● **Requirement**
State how many lines in the records below include the word "университета". Give nothing but that number.

------ Task material ------

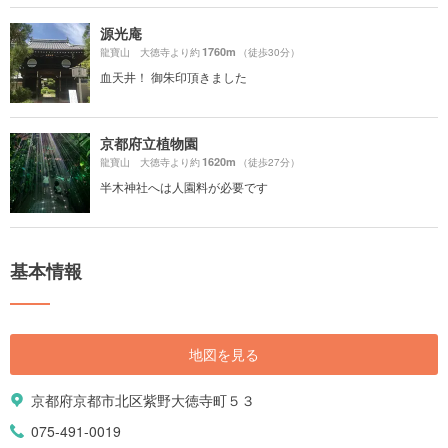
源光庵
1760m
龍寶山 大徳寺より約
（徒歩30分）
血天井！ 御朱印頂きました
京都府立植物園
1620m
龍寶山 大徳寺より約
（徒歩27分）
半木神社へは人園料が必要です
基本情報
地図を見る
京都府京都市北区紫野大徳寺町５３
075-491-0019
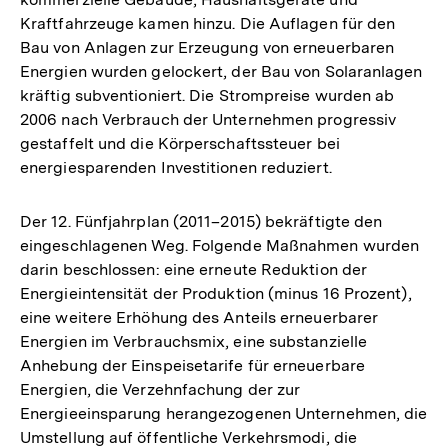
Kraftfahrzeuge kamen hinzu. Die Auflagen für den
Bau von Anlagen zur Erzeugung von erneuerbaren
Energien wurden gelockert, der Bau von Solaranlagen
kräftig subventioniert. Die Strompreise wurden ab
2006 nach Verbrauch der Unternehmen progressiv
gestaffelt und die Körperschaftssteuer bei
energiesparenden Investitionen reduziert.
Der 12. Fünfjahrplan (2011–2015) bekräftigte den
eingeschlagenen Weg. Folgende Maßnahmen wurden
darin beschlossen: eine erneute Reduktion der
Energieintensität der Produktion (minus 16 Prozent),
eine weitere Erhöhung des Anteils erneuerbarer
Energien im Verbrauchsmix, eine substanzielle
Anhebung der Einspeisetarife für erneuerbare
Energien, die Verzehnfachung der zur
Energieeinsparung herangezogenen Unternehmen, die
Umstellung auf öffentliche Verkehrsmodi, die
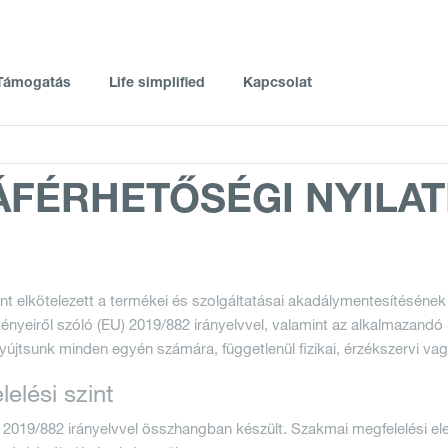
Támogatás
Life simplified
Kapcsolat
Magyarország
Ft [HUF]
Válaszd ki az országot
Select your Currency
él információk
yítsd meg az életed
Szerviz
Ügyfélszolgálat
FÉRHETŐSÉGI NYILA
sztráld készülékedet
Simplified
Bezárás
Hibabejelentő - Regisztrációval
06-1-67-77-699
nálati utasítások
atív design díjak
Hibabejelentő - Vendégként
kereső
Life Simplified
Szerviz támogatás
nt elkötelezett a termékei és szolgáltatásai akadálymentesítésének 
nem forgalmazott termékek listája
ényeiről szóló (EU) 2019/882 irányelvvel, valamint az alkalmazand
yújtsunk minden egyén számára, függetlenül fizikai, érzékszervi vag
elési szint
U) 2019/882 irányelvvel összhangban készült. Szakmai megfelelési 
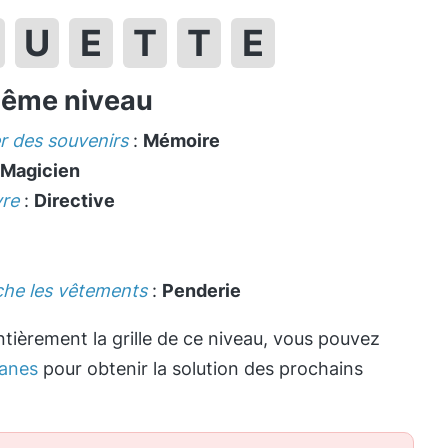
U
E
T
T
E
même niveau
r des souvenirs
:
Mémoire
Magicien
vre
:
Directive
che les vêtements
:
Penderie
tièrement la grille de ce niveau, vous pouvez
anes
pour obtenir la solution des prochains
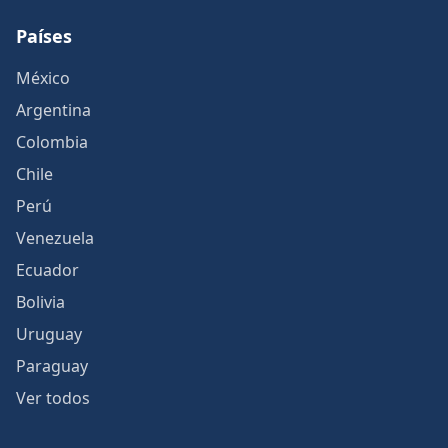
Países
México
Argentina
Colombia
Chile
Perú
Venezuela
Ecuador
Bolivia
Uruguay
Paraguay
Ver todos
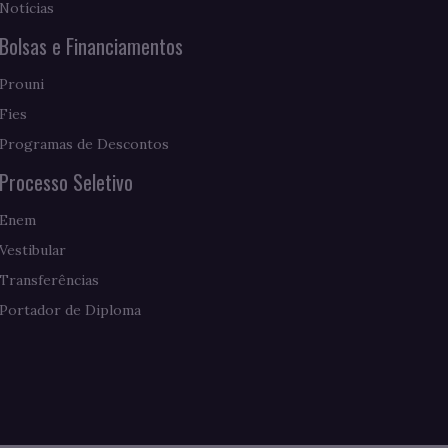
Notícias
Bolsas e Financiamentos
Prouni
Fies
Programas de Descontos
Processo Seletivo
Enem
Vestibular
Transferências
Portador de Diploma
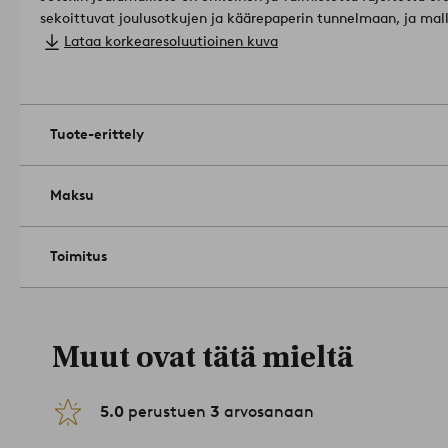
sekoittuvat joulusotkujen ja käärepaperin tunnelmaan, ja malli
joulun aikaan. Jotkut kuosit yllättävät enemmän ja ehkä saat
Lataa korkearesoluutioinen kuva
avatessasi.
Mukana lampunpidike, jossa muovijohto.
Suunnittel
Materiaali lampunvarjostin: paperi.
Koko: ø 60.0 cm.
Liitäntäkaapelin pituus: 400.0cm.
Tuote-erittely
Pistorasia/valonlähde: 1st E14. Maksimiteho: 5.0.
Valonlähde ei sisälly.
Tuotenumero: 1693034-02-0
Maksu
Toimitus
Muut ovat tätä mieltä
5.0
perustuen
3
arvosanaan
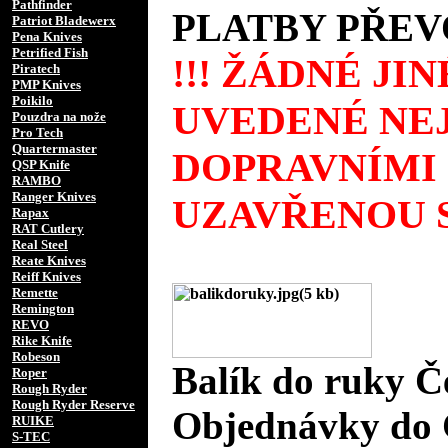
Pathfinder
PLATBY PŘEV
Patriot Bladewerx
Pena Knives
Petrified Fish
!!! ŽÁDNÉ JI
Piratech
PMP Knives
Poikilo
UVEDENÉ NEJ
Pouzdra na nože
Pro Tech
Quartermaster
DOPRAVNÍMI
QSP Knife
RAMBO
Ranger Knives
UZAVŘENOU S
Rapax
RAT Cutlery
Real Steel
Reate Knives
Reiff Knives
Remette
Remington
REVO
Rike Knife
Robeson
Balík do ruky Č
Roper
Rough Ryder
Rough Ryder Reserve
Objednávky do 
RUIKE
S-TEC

------
------ Task material ------

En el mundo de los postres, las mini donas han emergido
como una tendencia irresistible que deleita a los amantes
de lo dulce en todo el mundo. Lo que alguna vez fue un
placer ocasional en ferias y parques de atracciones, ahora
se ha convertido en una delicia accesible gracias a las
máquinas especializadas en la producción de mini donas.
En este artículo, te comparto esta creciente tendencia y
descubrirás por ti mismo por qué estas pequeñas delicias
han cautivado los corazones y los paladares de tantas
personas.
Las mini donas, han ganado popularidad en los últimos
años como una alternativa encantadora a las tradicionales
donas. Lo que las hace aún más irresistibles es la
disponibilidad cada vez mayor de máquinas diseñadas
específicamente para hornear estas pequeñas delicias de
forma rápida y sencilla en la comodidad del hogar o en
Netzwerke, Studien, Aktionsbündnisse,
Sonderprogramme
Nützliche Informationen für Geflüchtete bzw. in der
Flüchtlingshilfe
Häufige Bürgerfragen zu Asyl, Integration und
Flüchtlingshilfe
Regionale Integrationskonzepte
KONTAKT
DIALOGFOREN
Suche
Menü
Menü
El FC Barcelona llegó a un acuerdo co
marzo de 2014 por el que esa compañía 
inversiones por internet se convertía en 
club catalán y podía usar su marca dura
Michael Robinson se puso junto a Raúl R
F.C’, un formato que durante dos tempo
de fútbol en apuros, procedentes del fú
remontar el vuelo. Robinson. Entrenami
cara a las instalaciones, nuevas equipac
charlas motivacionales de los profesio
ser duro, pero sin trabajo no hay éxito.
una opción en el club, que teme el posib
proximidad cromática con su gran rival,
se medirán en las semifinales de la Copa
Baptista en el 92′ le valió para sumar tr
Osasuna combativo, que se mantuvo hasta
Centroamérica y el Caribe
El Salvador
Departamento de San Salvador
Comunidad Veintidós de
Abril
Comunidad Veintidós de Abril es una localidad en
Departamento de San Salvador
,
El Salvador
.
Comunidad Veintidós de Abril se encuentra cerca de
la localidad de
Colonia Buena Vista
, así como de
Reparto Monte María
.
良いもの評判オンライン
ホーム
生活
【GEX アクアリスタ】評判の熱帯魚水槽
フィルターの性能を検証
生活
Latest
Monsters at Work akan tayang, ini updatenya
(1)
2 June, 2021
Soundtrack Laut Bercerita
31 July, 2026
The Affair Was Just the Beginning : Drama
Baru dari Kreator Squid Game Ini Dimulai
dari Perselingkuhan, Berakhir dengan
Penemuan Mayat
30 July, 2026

------
------ Task material ------

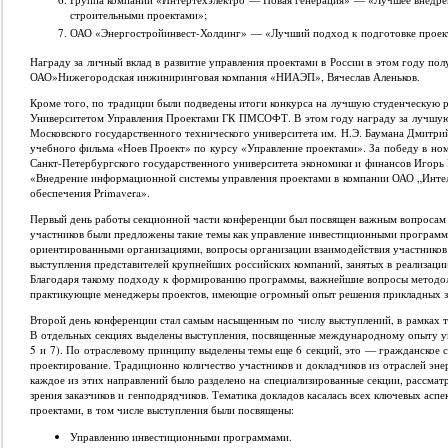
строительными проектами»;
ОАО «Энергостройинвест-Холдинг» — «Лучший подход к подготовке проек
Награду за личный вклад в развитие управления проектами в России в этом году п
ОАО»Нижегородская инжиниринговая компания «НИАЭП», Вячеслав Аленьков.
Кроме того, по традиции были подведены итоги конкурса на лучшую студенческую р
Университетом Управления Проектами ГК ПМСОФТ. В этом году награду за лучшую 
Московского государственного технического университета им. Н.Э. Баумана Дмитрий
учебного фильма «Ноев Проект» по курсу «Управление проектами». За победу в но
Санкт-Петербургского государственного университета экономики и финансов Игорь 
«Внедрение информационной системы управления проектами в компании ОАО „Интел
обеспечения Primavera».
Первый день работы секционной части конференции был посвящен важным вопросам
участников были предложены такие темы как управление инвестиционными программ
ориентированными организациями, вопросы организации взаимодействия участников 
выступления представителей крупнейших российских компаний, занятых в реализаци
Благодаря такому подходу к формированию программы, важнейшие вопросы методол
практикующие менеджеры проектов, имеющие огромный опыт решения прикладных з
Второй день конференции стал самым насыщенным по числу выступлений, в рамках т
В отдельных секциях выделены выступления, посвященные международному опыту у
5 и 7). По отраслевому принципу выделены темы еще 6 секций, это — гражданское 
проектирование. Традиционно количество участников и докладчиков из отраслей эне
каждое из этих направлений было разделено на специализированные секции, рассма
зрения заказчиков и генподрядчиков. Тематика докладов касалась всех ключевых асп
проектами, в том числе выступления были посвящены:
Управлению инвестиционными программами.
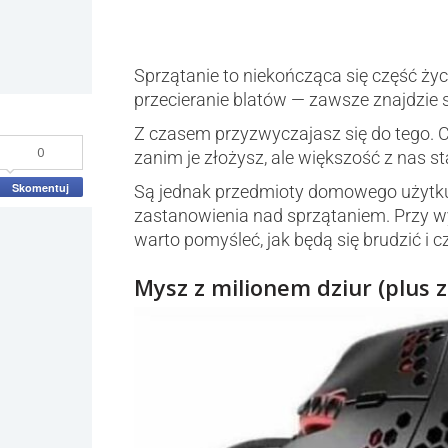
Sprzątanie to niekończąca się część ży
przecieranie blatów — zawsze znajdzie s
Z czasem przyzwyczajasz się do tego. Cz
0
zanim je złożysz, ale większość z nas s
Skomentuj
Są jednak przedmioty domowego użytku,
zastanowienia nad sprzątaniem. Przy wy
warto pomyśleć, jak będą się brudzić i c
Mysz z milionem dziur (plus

------

● **Solution for this exercise**
2